= Transmediastinal gunshot wound =

Gunshot injury to the chest

A transmediastinal gunshot wound (TMGSW) is a penetrating injury to a person's thorax in which a bullet enters the mediastinum, possibly damaging some of the major structures in this area. Hemodynamic instability has been reported in about 50% of cases with a mortality rate ranging from 20% to 49%. Some studies have shown marked improvement in the mortality rate of patients who survived transfer to the operating room rather than being treated surgically in the ER.

==Presentation==
===Complications===
Complications caused by a TMGSW can range from mild to life-threatening depending on which structures are damaged. It can be rapidly lethal if a major structure is involved. Some of the possible complications caused by a TMGSW are:
- damage to great vessels such as the vena cava, aorta, pulmonary arteries
- damage to cardiac muscle
- massive hemorrhage
- cardiac tamponade
- hemomediastinum
- pneumomediastinum
- neurologic injury
- In many cases, pneumothorax or hemothorax occurs due to the proximity of the lungs to the mediastinum.

==Diagnosis==

===Stable patients===
Previously, every stable patient who suffered a TMGSW received extensive evaluation that included chest radiography, oesophagography, esophagoscopy, angiography, bronchoscopy, or cardiac ultrasound.
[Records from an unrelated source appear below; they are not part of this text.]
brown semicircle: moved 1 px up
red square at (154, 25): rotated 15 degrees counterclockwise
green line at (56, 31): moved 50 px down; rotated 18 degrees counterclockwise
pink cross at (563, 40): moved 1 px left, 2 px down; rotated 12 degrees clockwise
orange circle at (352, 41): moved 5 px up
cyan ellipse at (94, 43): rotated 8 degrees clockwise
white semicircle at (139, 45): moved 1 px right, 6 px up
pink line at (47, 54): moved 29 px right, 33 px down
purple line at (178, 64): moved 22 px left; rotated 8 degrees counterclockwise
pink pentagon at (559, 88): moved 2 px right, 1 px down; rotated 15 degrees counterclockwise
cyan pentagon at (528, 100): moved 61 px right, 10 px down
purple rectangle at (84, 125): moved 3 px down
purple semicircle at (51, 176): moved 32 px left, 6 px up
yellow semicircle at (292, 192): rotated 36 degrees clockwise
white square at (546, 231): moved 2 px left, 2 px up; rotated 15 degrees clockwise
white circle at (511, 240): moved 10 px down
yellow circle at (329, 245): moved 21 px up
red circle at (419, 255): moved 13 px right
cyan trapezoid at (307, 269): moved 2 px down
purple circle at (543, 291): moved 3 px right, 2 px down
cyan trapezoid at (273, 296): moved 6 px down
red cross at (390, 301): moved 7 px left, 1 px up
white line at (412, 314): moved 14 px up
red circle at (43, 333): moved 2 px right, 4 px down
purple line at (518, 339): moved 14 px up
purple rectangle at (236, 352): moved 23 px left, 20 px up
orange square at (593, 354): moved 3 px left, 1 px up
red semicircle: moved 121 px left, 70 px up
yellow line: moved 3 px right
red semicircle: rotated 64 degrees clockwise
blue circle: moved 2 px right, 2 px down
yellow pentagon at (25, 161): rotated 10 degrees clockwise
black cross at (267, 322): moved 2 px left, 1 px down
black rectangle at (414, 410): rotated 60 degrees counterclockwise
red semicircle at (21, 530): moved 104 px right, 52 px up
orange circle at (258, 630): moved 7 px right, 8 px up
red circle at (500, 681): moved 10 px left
Grossman et al. found evidence that the trajectory of the bullet can be delineated with the use of computed tomographic scan (CT). Subsequently, other studies demonstrated the use of CT as a screening tool for stable patients who suffered TMGSW is a reliable tool for ruling out, diagnosing, and avoiding missed injuries. For example, Stassen et al. showed data of 22 stable patients who were screened with CT, chest X-ray and abdominal ultrasound; seven patients showed a positive CT scan and required additional evaluation, and of these seven patients, three required surgical management. Additionally the work of Burack et al., whose evaluation of stable patients with penetrating injuries to the mediastinum — this time including stab wounds — relied mostly on CT and ultrasound, showed similar results. The work of Ibirogba et al. did so, as well. Recent data suggest that the use of CT scan with some additional noninvasive techniques, such as ultrasound and chest roentgenogram, are reliable screening tools to decide whether patients need further evaluation.

===Unstable patients===
The criteria to define a patient as stable or unstable could have variations from institution to institution. For example, Burack et al. used a list of six criteria in his paper that defined an unstable hemodynamic state:
1. Traumatic cardiac arrest (asystole, course or fine ventricular fibrillation, pulseless electrical activity, or pulseless ventricular tachycardia) or near arrest (unstable ventricular tachycardia with a pulse, or bradycardia with a pulse) and an emergency department chest incision- thoracotomy
2. Cardiac tamponade
3. Persistent ATLS class III shock despite fluid resuscitation (blood loss 1500–2000 mL, pulse rate greater than 120, blood pressure decreased)
4. Chest tube output greater than 1500 mL of blood on insertion
5. Chest tube output greater than 500 mL/hour for the initial hour
6. Massive hemothorax after chest tube drainage
One common criteria found in literature is a sustained systolic blood pressure of less than 100 mmHg, but this can be an oversimplification. Patients with clinical evidence of possible TMGSW that are considered unstable receive no further evaluation and are taken to surgery immediately.

==Management==

===Stable===
Stable patients are evaluated with CT, ultrasound, and/or chest X-ray as the institution's protocol specifies. When this initial survey is negative, patients can be observed with conservative management. In many cases, chest tubes are required due to concomitant lesions in the pleural cavity. If possible lesions are found (for example, a missile track near the trachea or esophagus, or pneumomediastinum), further investigation follows with oesophagography, esophagoscopy, angiography, or bronchoscopy as needed to rule out or confirm such a lesion, and decide whether surgical repair is warranted.

===Unstable===
Unstable patients are managed by operative exploration of the mediastinum. Moribund patients go through an emergency department thoracotomy. This measure is taken because at their arrival in the emergency room, these patients are in such critical condition that they would not survive long enough to be transferred to an operating room. Outcome is very poor. Burack et al. reported only 2.8% survival of such patients in his study. In a study by Van Waes et al., (which included all thoracic-penetrating injuries, not just transmediastinal) survival after emergency department thoracotomy was 25%. In other circumstances the unstable patient is immediately transferred to the operating room for exploration by thoracotomy or sternotomy. Survival rate has been reported as high as 75 percent when the patient is able to reach the OR.